### [WHAT THE TASK REQUIRES]
Using the listing below, show all lines that hold the word "body".

■ ■ ■ ■ ■ ■ ■

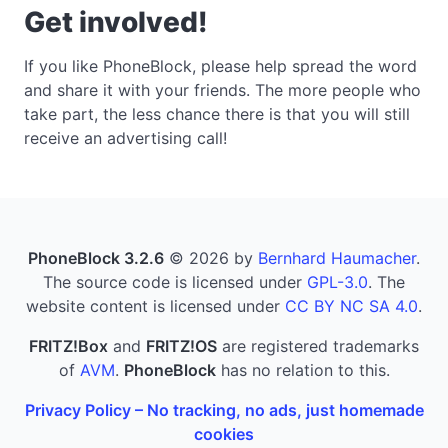
Get involved!
If you like PhoneBlock, please help spread the word
and share it with your friends. The more people who
take part, the less chance there is that you will still
receive an advertising call!
PhoneBlock 3.2.6
© 2026 by
Bernhard Haumacher
.
The source code is licensed under
GPL-3.0
. The
website content is licensed under
CC BY NC SA 4.0
.
FRITZ!Box
and
FRITZ!OS
are registered trademarks
of
AVM
.
PhoneBlock
has no relation to this.
Privacy Policy – No tracking, no ads, just homemade
cookies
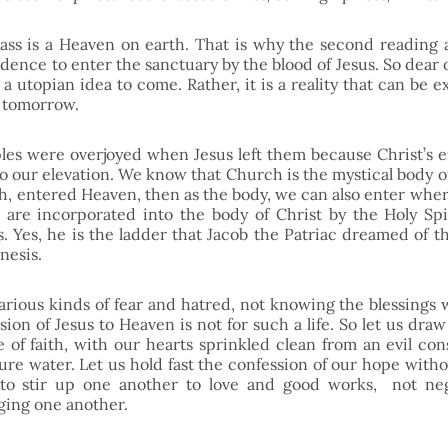
ss is a Heaven on earth. That is why the second reading 
dence to enter the sanctuary by the blood of Jesus. So dear o
t a utopian idea to come. Rather, it is a reality that can be 
 tomorrow.
ples were overjoyed when Jesus left them because Christ’s e
o our elevation. We know that Church is the mystical body of C
, entered Heaven, then as the body, we can also enter where 
are incorporated into the body of Christ by the Holy Spi
. Yes, he is the ladder that Jacob the Patriac dreamed of th
nesis. 
various kinds of fear and hatred, not knowing the blessings 
ion of Jesus to Heaven is not for such a life. So let us draw
e of faith, with our hearts sprinkled clean from an evil con
re water. Let us hold fast the confession of our hope witho
to stir up one another to love and good works,  not neg
ging one another.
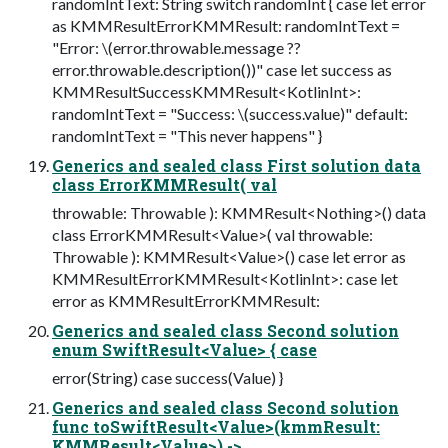
randomIntText: String switch randomInt { case let error
as KMMResultErrorKMMResult: randomIntText =
"Error: \(error.throwable.message ??
error.throwable.description())" case let success as
KMMResultSuccessKMMResult<KotlinInt>:
randomIntText = "Success: \(success.value)" default:
randomIntText = "This never happens" }
Generics and sealed class First solution data
class ErrorKMMResult( val
throwable: Throwable ): KMMResult<Nothing>() data
class ErrorKMMResult<Value>( val throwable:
Throwable ): KMMResult<Value>() case let error as
KMMResultErrorKMMResult<KotlinInt>: case let
error as KMMResultErrorKMMResult:
Generics and sealed class Second solution
enum SwiftResult<Value> { case
error(String) case success(Value) }
Generics and sealed class Second solution
func toSwiftResult<Value>(kmmResult:
KMMResult<Value>) ->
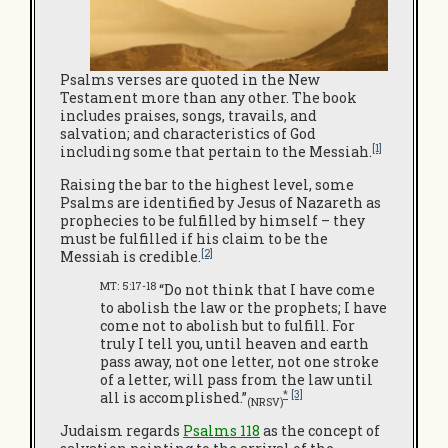
Psalms verses are quoted in the New
Testament more than any other. The book
includes praises, songs, travails, and
salvation; and characteristics of God
[1]
including some that pertain to the Messiah.
Raising the bar to the highest level, some
Psalms are identified by Jesus of Nazareth as
prophecies to be fulfilled by himself – they
must be fulfilled if his claim to be the
[2]
Messiah is credible.
MT: 5:17-18
“Do not think that I have come
to abolish the law or the prophets; I have
come not to abolish but to fulfill. For
truly I tell you, until heaven and earth
pass away, not one letter, not one stroke
of a letter, will pass from the law until
*
[3]
all is accomplished.”
(NRSV)
Judaism regards
Psalms 118
as the concept of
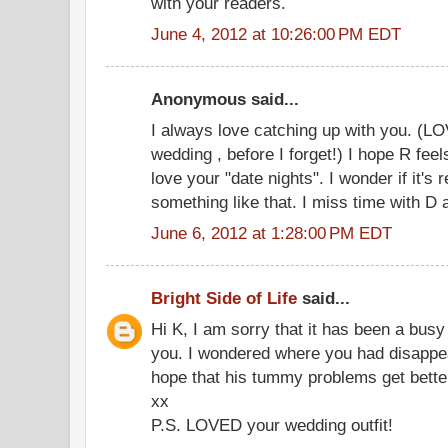
with your readers.
June 4, 2012 at 10:26:00 PM EDT
Anonymous said...
I always love catching up with you. (LO
wedding , before I forget!) I hope R feel
love your "date nights". I wonder if it's r
something like that. I miss time with D a
June 6, 2012 at 1:28:00 PM EDT
Bright Side of Life
said...
Hi K, I am sorry that it has been a busy
you. I wondered where you had disappear
hope that his tummy problems get better
xx
P.S. LOVED your wedding outfit!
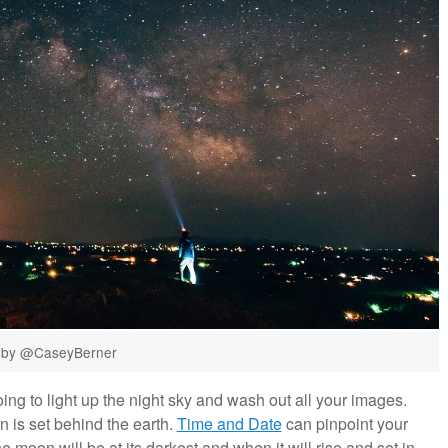
 by @CaseyBerner
ing to light up the night sky and wash out all your images.
 is set behind the earth.
Time and Date
can pinpoint your
 moon will be at its darkest and when it will rise and set in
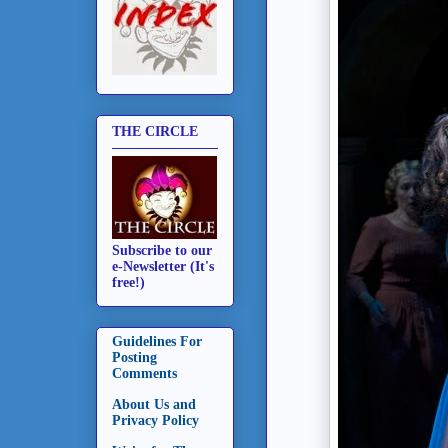
THE CIRCLE
Subscribe to our
e-Newsletter (It's
free!)
Guidelines For
Posting
Comments
About Us and
Privacy Policy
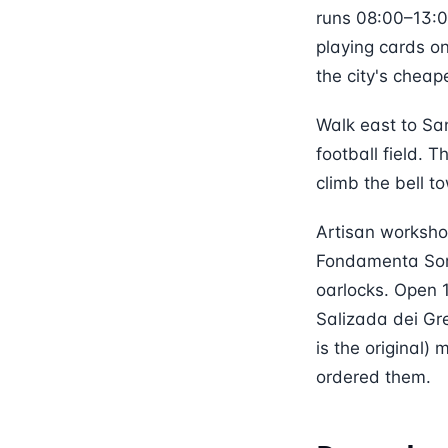
runs 08:00–13:00
playing cards o
the city's cheap
Walk east to Sa
football field. T
climb the bell t
Artisan workshop
Fondamenta Sora
oarlocks. Open 
Salizada dei Gr
is the original
ordered them.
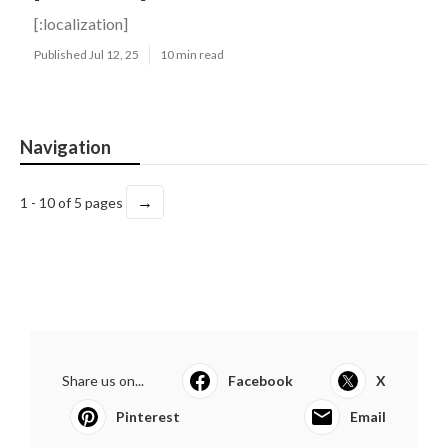
[:localization]
Published Jul 12, 25
10 min read
Navigation
→
1 - 10 of 5 pages
Share us on...
Facebook
X
Pinterest
Email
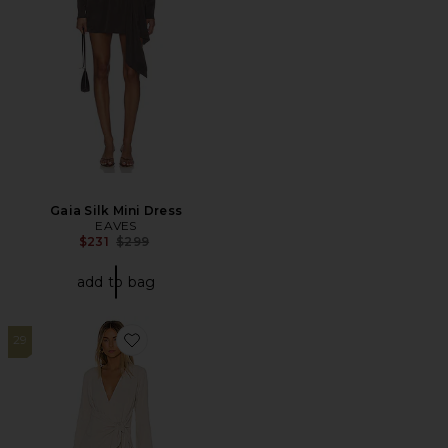
Gaia Silk Mini Dress
EAVES
Previous price:
$231
$299
add to bag
29
Favorite The Meadow Mini Dress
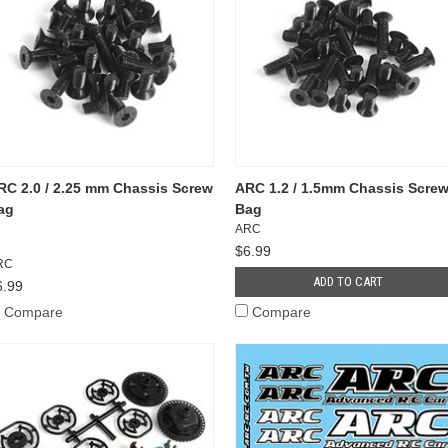
RC 2.0 / 2.25 mm Chassis Screw
ARC 1.2 / 1.5mm Chassis Scre
ag
Bag
ARC
$6.99
RC
ADD TO CART
6.99
Compare
Compare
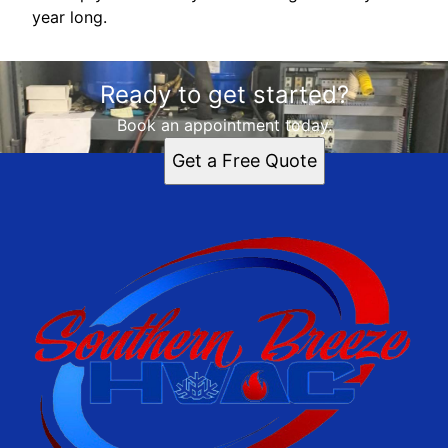
year long.
Ready to get started?
Book an appointment today.
Get a Free Quote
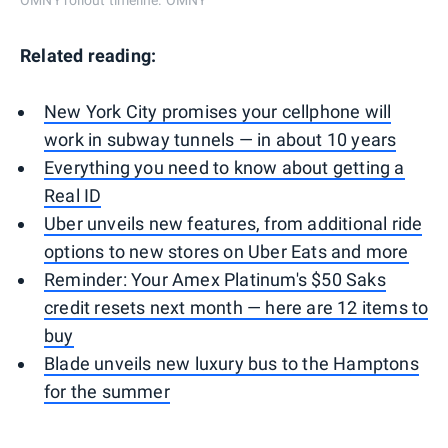
Related reading:
New York City promises your cellphone will
work in subway tunnels — in about 10 years
Everything you need to know about getting a
Real ID
Uber unveils new features, from additional ride
options to new stores on Uber Eats and more
Reminder: Your Amex Platinum's $50 Saks
credit resets next month — here are 12 items to
buy
Blade unveils new luxury bus to the Hamptons
for the summer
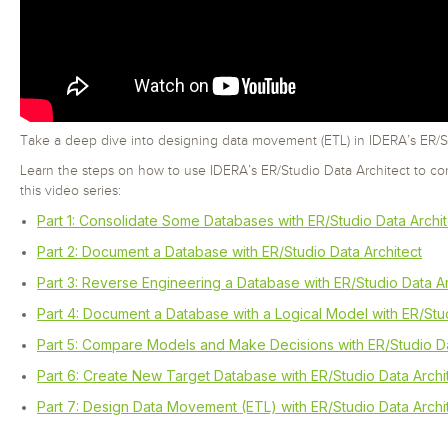
Take a deep dive into designing data movement (ETL) in IDERA’s ER/St
Learn the steps on how to use IDERA’s ER/Studio Data Architect to co
this video series:
Part 1: Consolidate Some Databases with ER/Studio Data Archit
Part 2: Document a Database with ER/Studio Data Architect
Part 3: Reverse Engineering a Database with ER/Studio Data Ar
Part 4: Document a Database with a Logical Model with ER/Stud
Part 5: Compare Models and Make Decisions with ER/Studio Da
Part 6: Create New Target Database with ER/Studio Data Archi
Part 7: Design Data Movement (ETL) with ER/Studio Data Archi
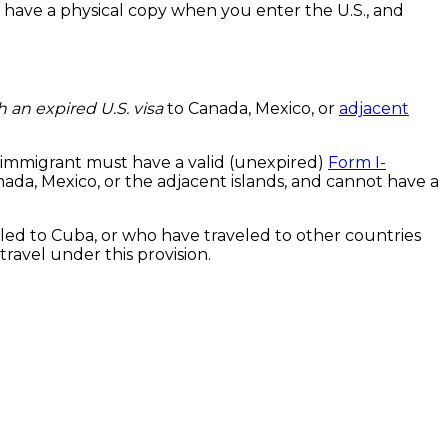
 have a physical copy when you enter the U.S., and
h an expired U.S. visa
to Canada, Mexico, or
adjacent
non-immigrant must have a valid (unexpired)
Form I-
nada, Mexico, or the adjacent islands, and cannot have a
led to Cuba, or who have traveled to other countries
travel under this provision.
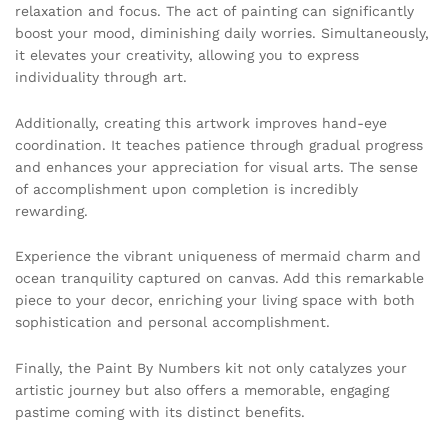
relaxation and focus. The act of painting can significantly
boost your mood, diminishing daily worries. Simultaneously,
it elevates your creativity, allowing you to express
individuality through art.
Additionally, creating this artwork improves hand-eye
coordination. It teaches patience through gradual progress
and enhances your appreciation for visual arts. The sense
of accomplishment upon completion is incredibly
rewarding.
Experience the vibrant uniqueness of mermaid charm and
ocean tranquility captured on canvas. Add this remarkable
piece to your decor, enriching your living space with both
sophistication and personal accomplishment.
Finally, the Paint By Numbers kit not only catalyzes your
artistic journey but also offers a memorable, engaging
pastime coming with its distinct benefits.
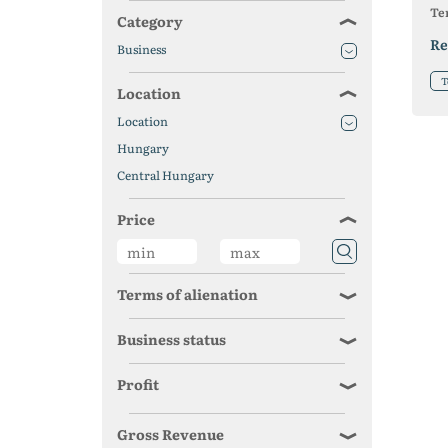
Ter
Category
Re
Business
T
Location
Location
Hungary
Central Hungary
Price
Terms of alienation
Business status
Profit
Gross Revenue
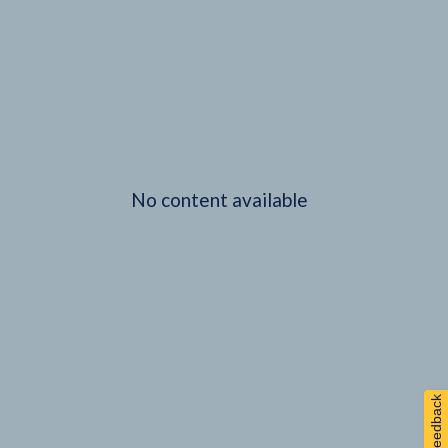
No content available
Feedback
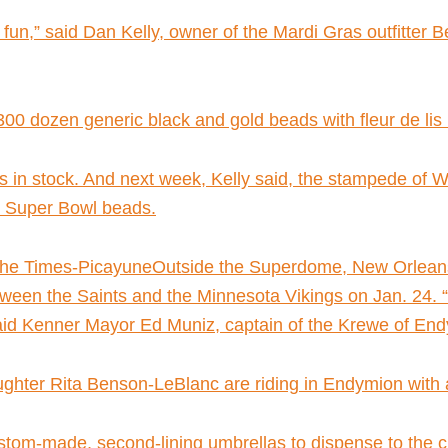
f fun,” said Dan Kelly, owner of the Mardi Gras outfitte
 dozen generic black and gold beads with fleur de lis m
ds in stock. And next week, Kelly said, the stampede of 
al Super Bowl beads.
he Times-PicayuneOutside the Superdome, New Orleans 
en the Saints and the Minnesota Vikings on Jan. 24. “In
 said Kenner Mayor Ed Muniz, captain of the Krewe of En
hter Rita Benson-LeBlanc are riding in Endymion with 
ustom-made, second-lining umbrellas to dispense to the c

■ ■ ■ ■ ■ ■ ■

### [RESPONSE FOR THIS EXERCISE]
o our elevation. We know that Church is the mystical body of C
, entered Heaven, then as the body, we can also enter where 
are incorporated into the body of Christ by the Holy Spi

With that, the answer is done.